Data extracted from a collection
__________________________________________________
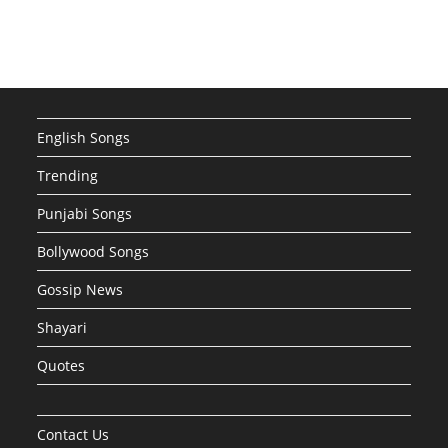
English Songs
Trending
Punjabi Songs
Bollywood Songs
Gossip News
Shayari
Quotes
Contact Us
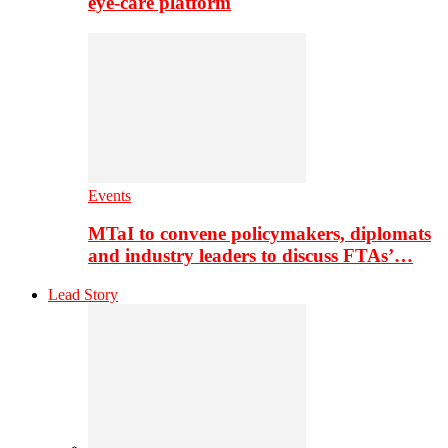
eye-care platform
Events
MTaI to convene policymakers, diplomats
and industry leaders to discuss FTAs’…
Lead Story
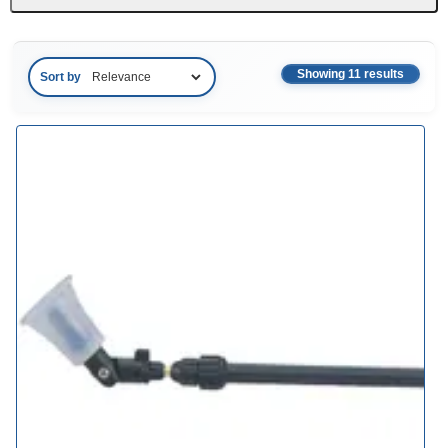
Showing 11 results
Sort by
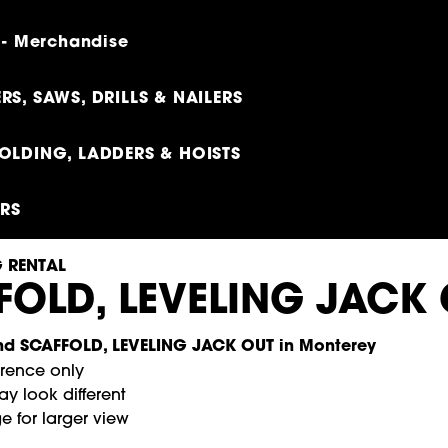
 - Merchandise
RS, SAWS, DRILLS & NAILERS
OLDING, LADDERS & HOISTS
ERS
 RENTAL
FOLD, LEVELING JACK
erence only
y look different
e for larger view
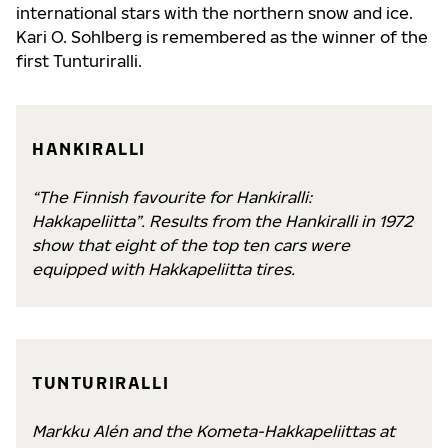
international stars with the northern snow and ice.
Kari O. Sohlberg is remembered as the winner of the
first Tunturiralli.
HANKIRALLI
“The Finnish favourite for Hankiralli:
Hakkapeliitta”. Results from the Hankiralli in 1972
show that eight of the top ten cars were
equipped with Hakkapeliitta tires.
TUNTURIRALLI
Markku Alén and the Kometa-Hakkapeliittas at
__________________________________________________
• What is expected:
Report only the number of lines above that contain "Songs".

• Problem solution:
3